Johnson asked the agency to confirm that an incident involving an item of equipment need not be reported by its manufacturer unless the manufacturer has knowledge of the assembly part number or the component part number of the equipment item involved. The comment did not elaborate on why model name or model number would be inadequate and why an equipment item would have to be identified with this level of specificity for its manufacturer to comply with the proposed early warning reporting requirements. In view of the lack of information in the comment, we have no basis to modify our proposed definition. Adoption of such a suggestion could result in underreporting of claims of death.
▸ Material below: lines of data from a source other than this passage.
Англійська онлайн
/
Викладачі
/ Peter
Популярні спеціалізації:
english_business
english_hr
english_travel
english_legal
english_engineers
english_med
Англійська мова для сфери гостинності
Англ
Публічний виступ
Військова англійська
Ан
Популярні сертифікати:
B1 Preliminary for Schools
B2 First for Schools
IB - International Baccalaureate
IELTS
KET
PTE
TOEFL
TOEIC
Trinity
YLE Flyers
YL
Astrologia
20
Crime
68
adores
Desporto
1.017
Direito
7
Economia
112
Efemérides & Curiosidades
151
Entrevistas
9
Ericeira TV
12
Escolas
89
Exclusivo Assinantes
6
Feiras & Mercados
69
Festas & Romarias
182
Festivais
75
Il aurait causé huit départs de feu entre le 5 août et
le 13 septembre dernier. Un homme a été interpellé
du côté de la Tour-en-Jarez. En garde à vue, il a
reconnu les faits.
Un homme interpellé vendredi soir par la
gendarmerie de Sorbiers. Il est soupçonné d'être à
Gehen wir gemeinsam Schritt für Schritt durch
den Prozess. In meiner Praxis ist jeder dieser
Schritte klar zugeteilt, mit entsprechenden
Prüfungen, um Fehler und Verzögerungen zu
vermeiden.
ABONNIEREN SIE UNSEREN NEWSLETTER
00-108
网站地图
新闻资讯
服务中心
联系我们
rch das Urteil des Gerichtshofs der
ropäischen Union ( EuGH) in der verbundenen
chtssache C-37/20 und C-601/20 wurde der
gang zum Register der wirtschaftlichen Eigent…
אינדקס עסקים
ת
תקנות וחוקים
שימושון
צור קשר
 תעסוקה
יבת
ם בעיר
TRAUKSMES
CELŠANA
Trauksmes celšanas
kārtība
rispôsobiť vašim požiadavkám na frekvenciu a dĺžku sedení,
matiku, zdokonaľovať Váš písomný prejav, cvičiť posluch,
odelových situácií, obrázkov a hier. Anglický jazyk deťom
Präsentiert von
RMA commented that, for a tire, the minimal information required should be the "manufacturer, tire line, tire size, and tire identification number (TIN)." According to RMA:
the term "tire line" is the preferred term used by the tire manufacturers to designate their products, and, in most cases, is synonymous with the term "tire model." The "tire line" name appears on the tire sidewall and is readily identifiable by consumers. Examples of "tire line" names are: Grabber AP, Discover A/T, Scorpion A/S, Firehawk LH, Energy MXV4 and Wrangler HT.
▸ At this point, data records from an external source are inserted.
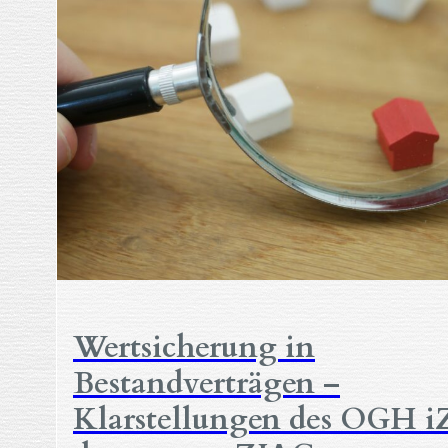
Wertsicherung in
Bestandverträgen –
Klarstellungen des OGH 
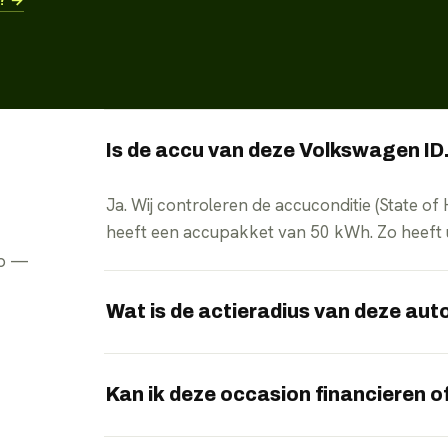
Is de accu van deze Volkswagen ID
Ja. Wij controleren de accuconditie (State of
heeft een accupakket van 50 kWh. Zo heeft u i
pp —
Wat is de actieradius van deze aut
De WLTP-actieradius is 416 km. In de praktijk va
buitentemperatuur en belading.
Kan ik deze occasion financieren of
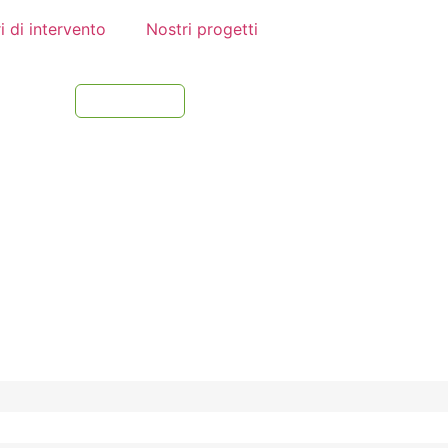
i di intervento
Nostri progetti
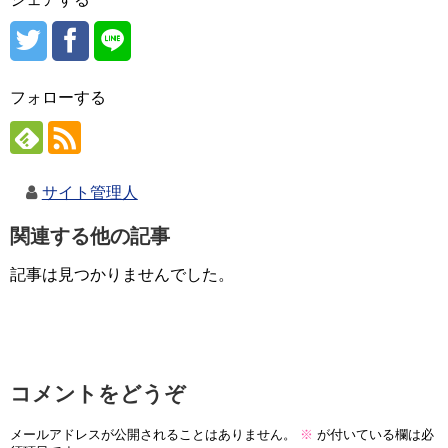
フォローする
サイト管理人
関連する他の記事
記事は見つかりませんでした。
コメントをどうぞ
メールアドレスが公開されることはありません。
※
が付いている欄は必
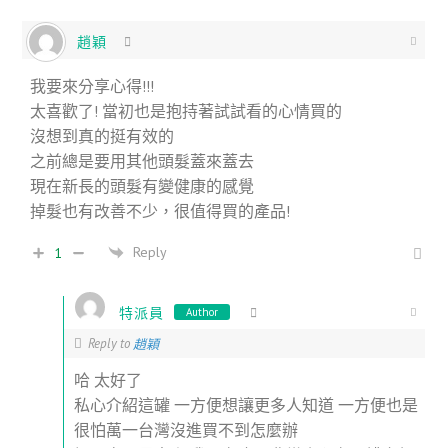
趙穎
我要來分享心得!!!
太喜歡了! 當初也是抱持著試試看的心情買的
沒想到真的挺有效的
之前總是要用其他頭髮蓋來蓋去
現在新長的頭髮有變健康的感覺
掉髮也有改善不少，很值得買的產品!
Reply
1
特派員
Author
Reply to
趙穎
哈 太好了
私心介紹這罐 一方便想讓更多人知道 一方便也是
很怕萬一台灣沒進買不到怎麼辦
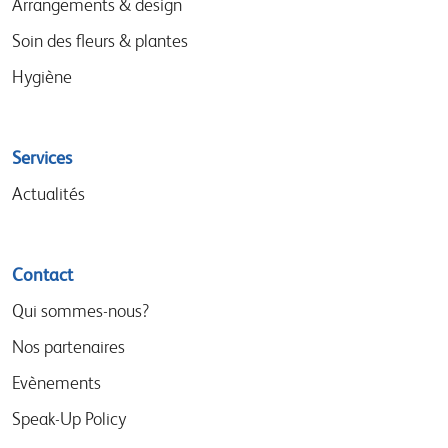
Arrangements & design
Soin des fleurs & plantes
Hygiène
Services
Actualités
Contact
Qui sommes-nous?
Nos partenaires
Evènements
Speak-Up Policy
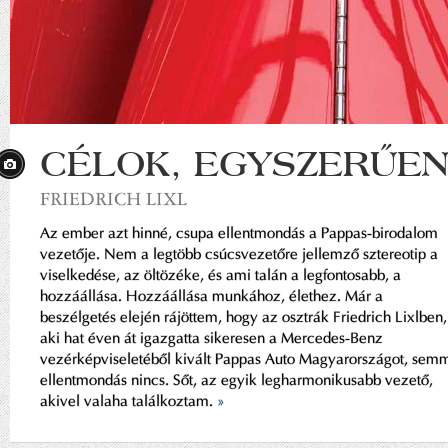
CÉLOK, EGYSZERŰE
FRIEDRICH LIXL
Az ember azt hinné, csupa ellentmondás a Pappas-birodalom
vezetője. Nem a legtöbb csúcsvezetőre jellemző sztereotip a
viselkedése, az öltözéke, és ami talán a legfontosabb, a
hozzáállása. Hozzáállása munkához, élethez. Már a
beszélgetés elején rájöttem, hogy az osztrák Friedrich Lixlben,
aki hat éven át igazgatta sikeresen a Mercedes-Benz
vezérképviseletéből kivált Pappas Auto Magyarországot, sem
ellentmondás nincs. Sőt, az egyik legharmonikusabb vezető,
akivel valaha találkoztam.
»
Accordingly, NHTSA will adopt the RMA recommendation to use the term "tire line" rather than "model," and to define it as "the entire name used by a tire manufacturer to designate a tire product, including all prefixes and suffixes as they appear on the sidewall of the tire."
RMA asserted that that a reporting manufacturer should verify that it was, in fact, the manufacturer of the tire and that tire line, size, and TIN are needed for a precise identification of the tire. We disagree with respect to the TIN. To require a TIN would result in underreporting. If a tire is involved in a death, for early warning purposes it is sufficient that we know the tire manufacturer, tire line, and tire size, whereas the TIN may not be known at the time that the manufacturer initially receives the claim or notice. Timeliness is of the essence. Thus, we have decided that minimal specificity for tires is the manufacturer, tire line, and tire size.
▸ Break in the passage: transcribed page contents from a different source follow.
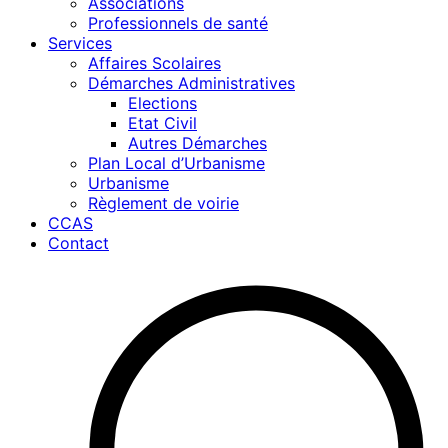
Associations
Professionnels de santé
Services
Affaires Scolaires
Démarches Administratives
Elections
Etat Civil
Autres Démarches
Plan Local d’Urbanisme
Urbanisme
Règlement de voirie
CCAS
Contact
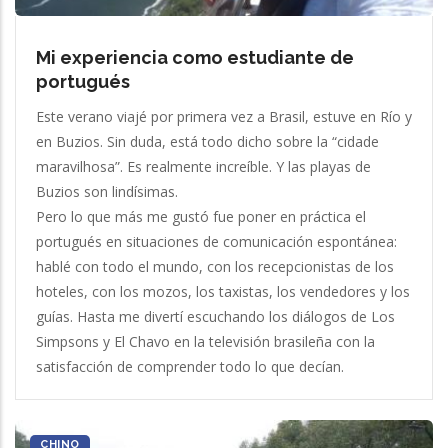
Mi experiencia como estudiante de
portugués
Este verano viajé por primera vez a Brasil, estuve en Río y
en Buzios. Sin duda, está todo dicho sobre la “cidade
maravilhosa”. Es realmente increíble. Y las playas de
Buzios son lindísimas.
Pero lo que más me gustó fue poner en práctica el
portugués en situaciones de comunicación espontánea:
hablé con todo el mundo, con los recepcionistas de los
hoteles, con los mozos, los taxistas, los vendedores y los
guías. Hasta me divertí escuchando los diálogos de Los
Simpsons y El Chavo en la televisión brasileña con la
satisfacción de comprender todo lo que decían.
CHINO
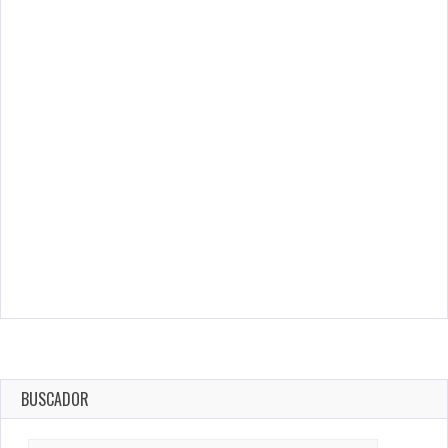
BUSCADOR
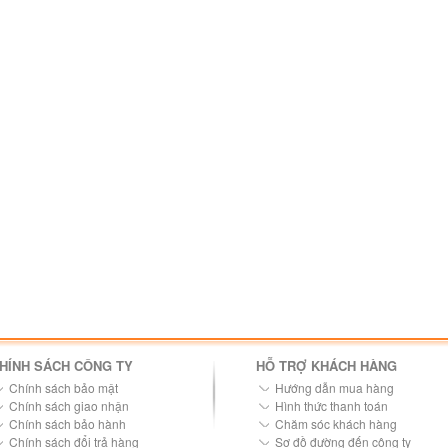
HÍNH SÁCH CÔNG TY
HỖ TRỢ KHÁCH HÀNG
Chính sách bảo mật
Hướng dẫn mua hàng
Chính sách giao nhận
Hình thức thanh toán
Chính sách bảo hành
Chăm sóc khách hàng
Chính sách đổi trả hàng
Sơ đồ đường đến công ty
With regard to claims, notices, and other reporting obligations discussed below, for vehicles, we proposed to define "model" to mean "a name that a manufacturer applies to a family of vehicles within a make which have a degree of commonality in construction, such as body, chassis or cab type." "Make," in turn, would mean "a name that a manufacturer applies to a group of vehicles." The proposed definition of "make" was identical to the definition of "make" used in 49 CFR Part 565, Vehicle Identification Number Requirements (see Section 565.3(g)). The proposed definition of "model" is the definition the VIN regulation uses for "[vehicle] line" (see Section 565.3(f)). We requested comments on this approach and how our definition may achieve it. We did not receive any.
Our objective is to obtain reports by commonly-understood designations. For example, manufacturers must submit separate reports for pickup trucks and sport-utility vehicles built on a similar frame, since the submission of more narrowly defined data sets provides enhanced analytical capabilities, the vehicles are subject to different uses and stresses, and the vehicles have numerous different components. We would receive separate reports for identical vehicles of different "makes" (such as Chevrolet and GMC pickups, or Ford Taurus and Mercury Sable passenger cars). In addition, manufacturers would submit separate reports for different basic models of pickup trucks, such as the Ford F-150, F-250, and F-350, but within each such model, they would not submit separate reports for two-door and four-door versions, or versions with different engines, transmissions, or trim packages. Moreover, manufacturers would not report separately for two-wheel drive and four-wheel drive versions of the same vehicle, since this distinction is normally not critical in an early warning context.